Seria um roubo, um assassinato? Não se sabe antes da hora. Parte dessa
ignorância é devida à falta de perfis dos personagens. Os meninos e meninas são
apresentados, um a um, sem crises existenciais, despidos de conflitos
domésticos, dissociados de problemas políticos, econômicos e sociais. Sabe-se
lá de onde vieram! Só uma coisa é certa, se considerarmos
seus tipos físicos: são de etnias diversas.
Após
uma série de explosões quase simultâneas, podemos compreender que toda aquela
movimentação, vista desde o inicio da sessão, deveu-se à necessidade operacional
e logística de distribuir as cargas explosivas nos diversos pontos previamente
escolhidos. Pronto! A meninada mostra competência, independentemente do juízo
de valor que o espectador possa vir a fazer. Eu cá tenho a minha impressão. Eles
conseguiram. E daí? Daí que eu não acho difícil fazer o que fizeram. Será que
fariam bem algo contrário?
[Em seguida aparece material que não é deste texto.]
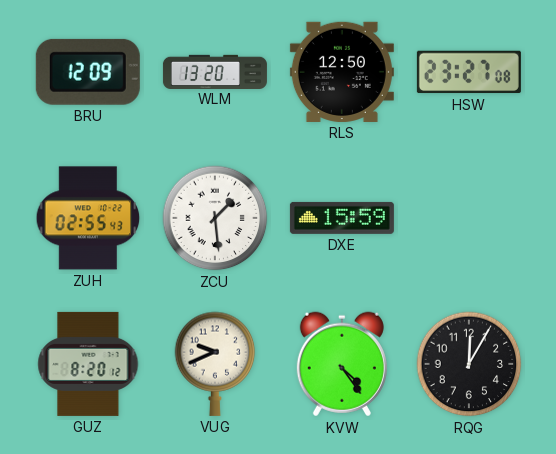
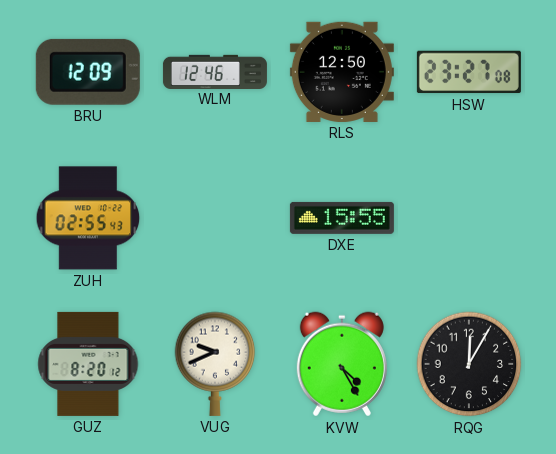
WLM: 13:20 -> 12:46
ZCU: 1:29 -> none
DXE: 15:59 -> 15:55
KVW: 4:24 -> 4:25
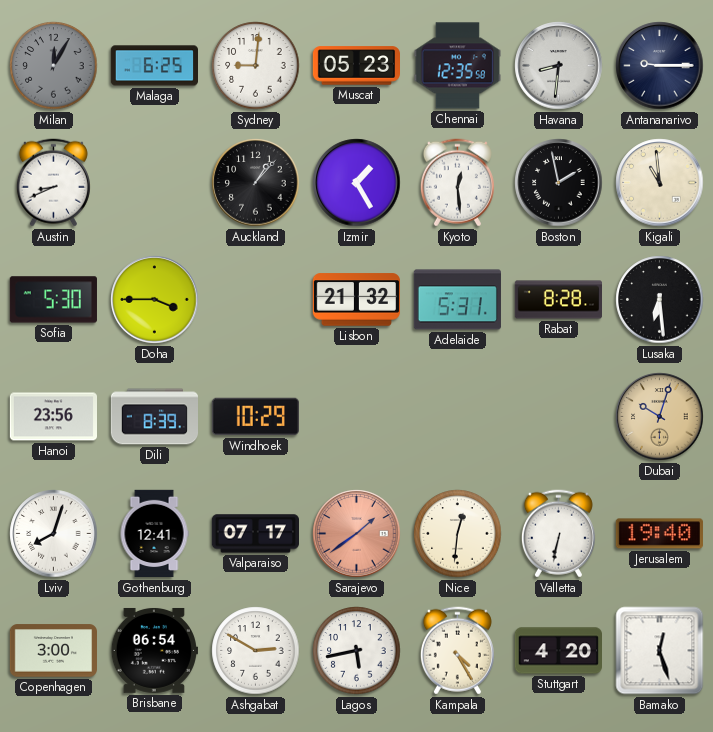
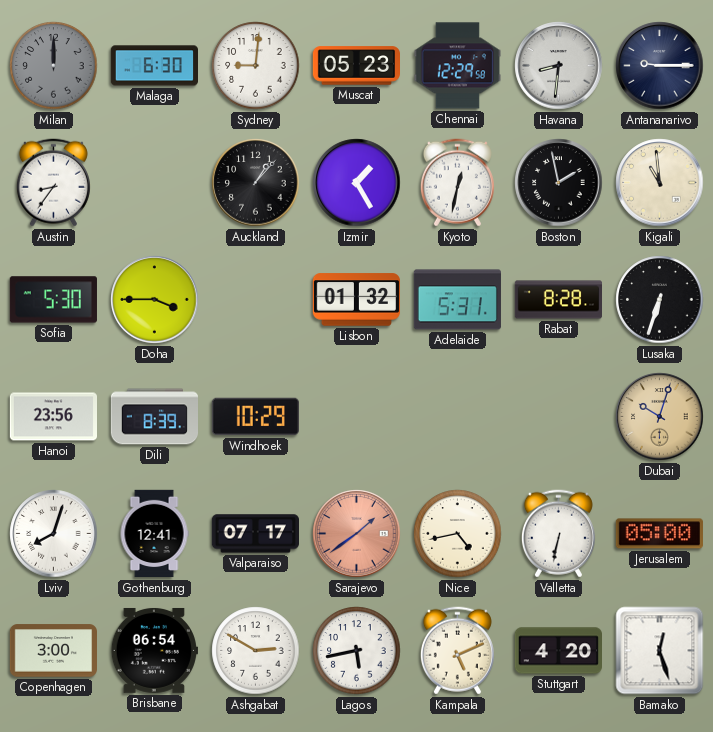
Milan: 12:05 -> 12:00
Malaga: 6:25 -> 6:30
Chennai: 12:35 -> 12:29
Austin: 8:41 -> 8:36
Kyoto: 12:29 -> 12:32
Lisbon: 21:32 -> 01:32
Lusaka: 6:29 -> 6:33
Nice: 12:31 -> 4:43
Jerusalem: 19:40 -> 05:00
Kampala: 4:25 -> 5:11
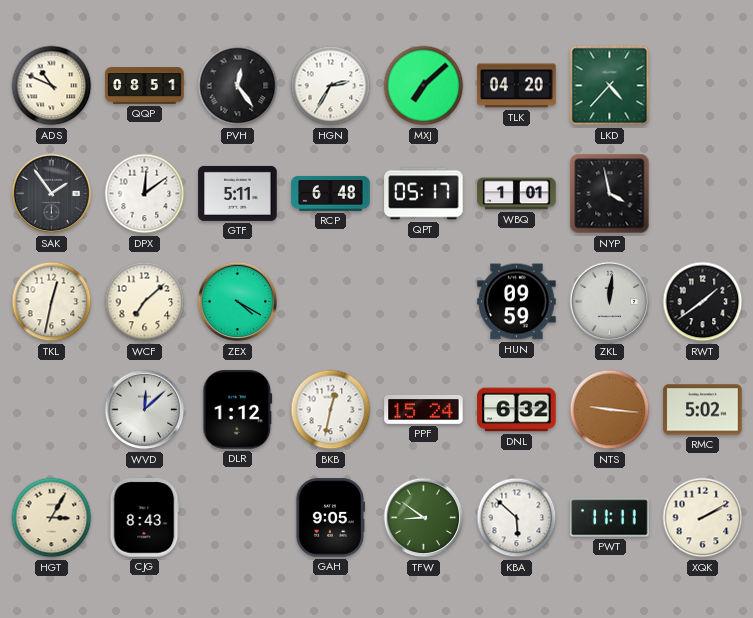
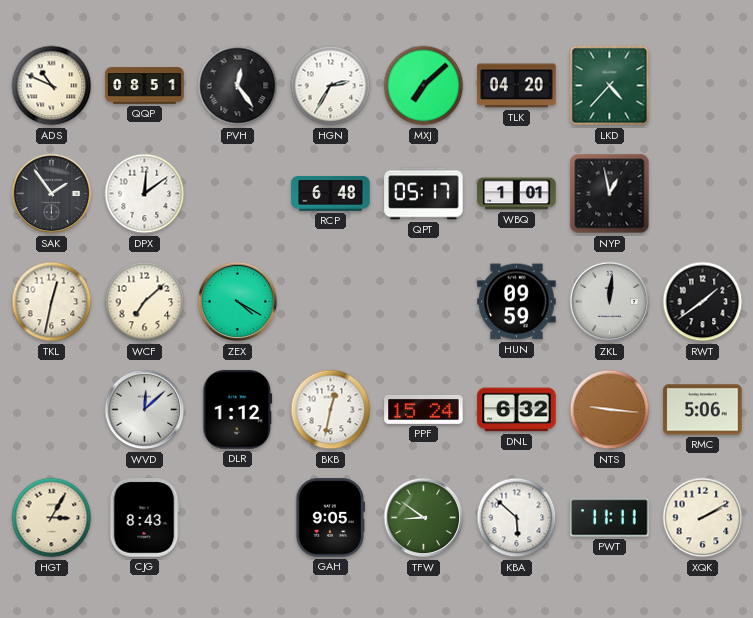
GTF: 5:11 -> none
NYP: 3:58 -> 12:58
RMC: 5:02 -> 5:06
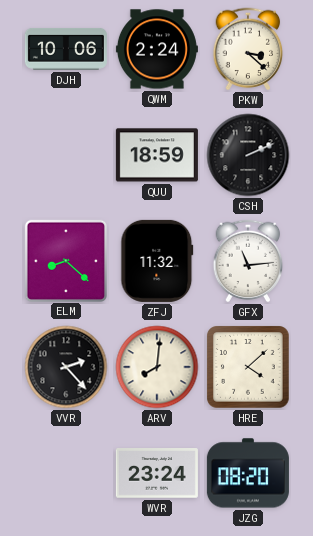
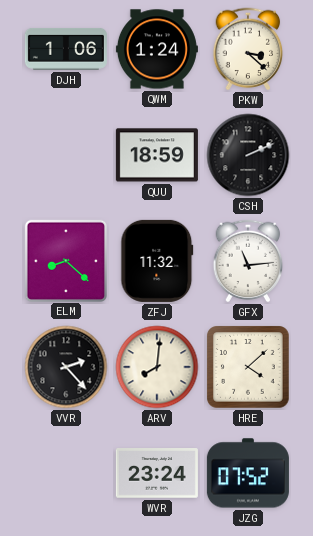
DJH: 10:06 -> 1:06
QWM: 2:24 -> 1:24
JZG: 08:20 -> 07:52
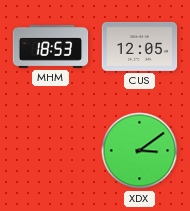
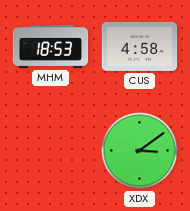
CUS: 12:05 -> 4:58
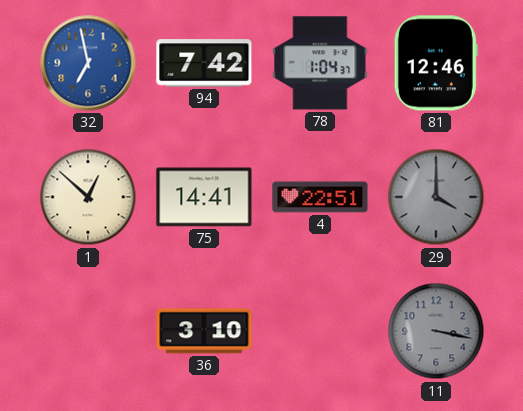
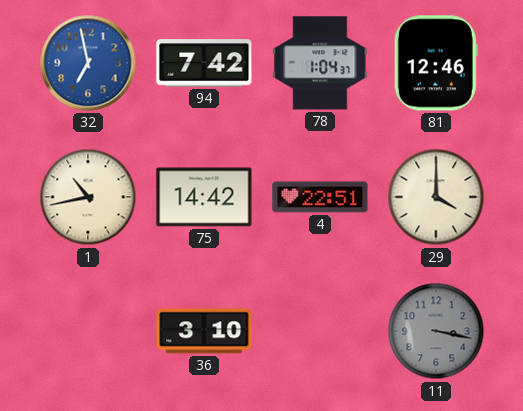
1: 12:52 -> 10:43
75: 14:41 -> 14:42
29 dial: grey -> cream
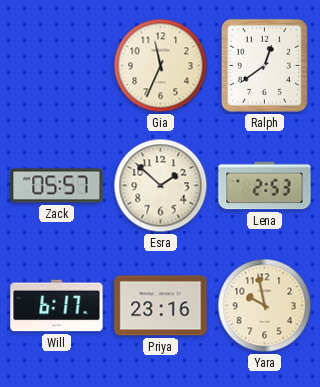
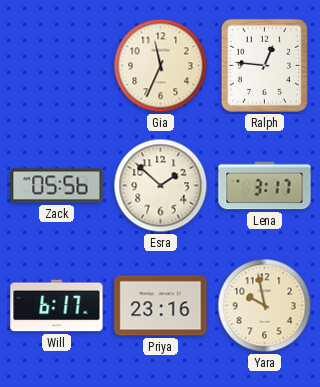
Ralph: 12:39 -> 12:46
Zack: 05:57 -> 05:56
Lena: 2:53 -> 3:17
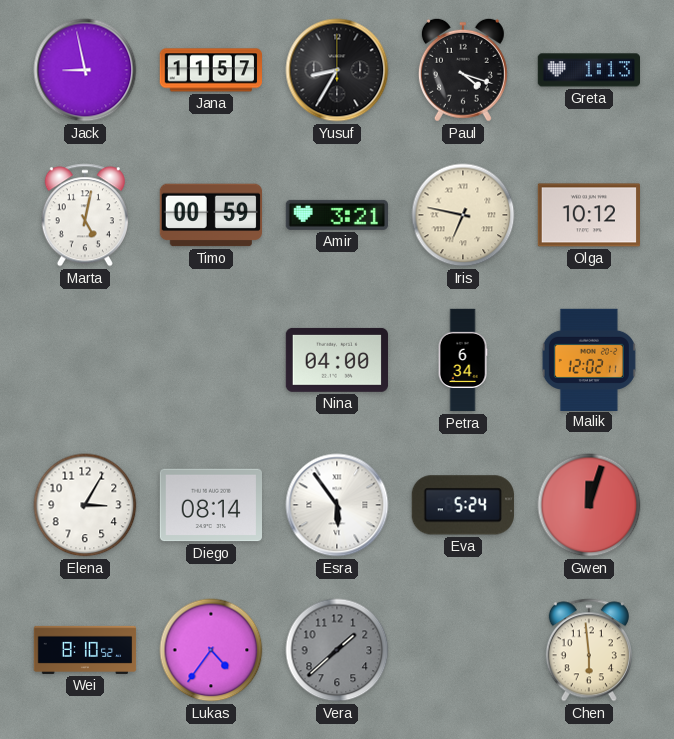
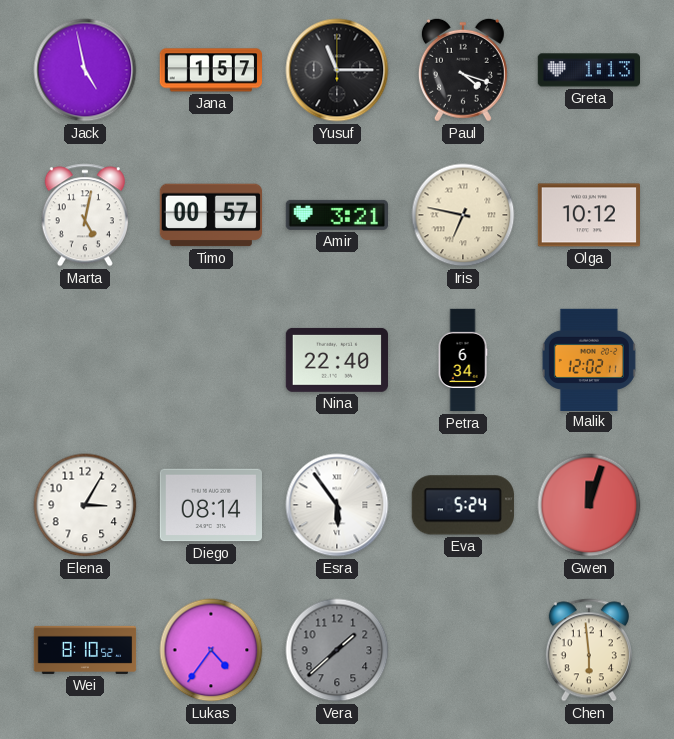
Jack: 8:58 -> 4:58
Jana: 11:57 -> 1:57
Yusuf: 8:35 -> 11:15
Timo: 00:59 -> 00:57
Nina: 04:00 -> 22:40
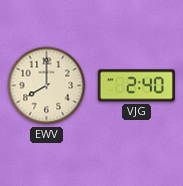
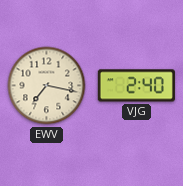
EWV: 8:00 -> 7:17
Eles pertencem ao grupo de pessoas que vive nesse
nosso mundo para destruir o que faz, com dedicação e sacrifício, o outro
grupo: os construtores.
Depois
da ação perpetrada pode-se cogitar o grau de organização, planejamento e
treinamento que devem ter tido. Além disso, podemos conjeturar que alguns deles,
ou todos, devam pertencer a algum grupo terrorista empenhado em levar a
destruição à Europa. E o espectador pode fazer mil suposições antes do final do
filme, porque não fica claro o objetivo maior da ação nem a subordinação dos
jovens a qualquer dessas organizações criminosas conhecidas, haja vista que não
há a tradicional reivindicação de autoria. Não se percebe nem a típica relação
hierárquica, com um chefe ou mentor facilmente identificável.
Uma
grande loja é o local de reunião após a ação. À noite, fora do expediente e de
portas fechadas, os seis rapazes e duas moças, agora terroristas, insinuam
fazer uma avaliação. O espectador pode ter a impressão de que cada um deles
reage e espera resultados e consequências distintas. As perguntas ficam no ar. O
que há de comum é o medo de terem deixado alguma pista, consequência de alguma
falha, que os leve à prisão ou ao desfecho lógico desse mundo de ações
violentas, comum neste tipo de filme: a morte.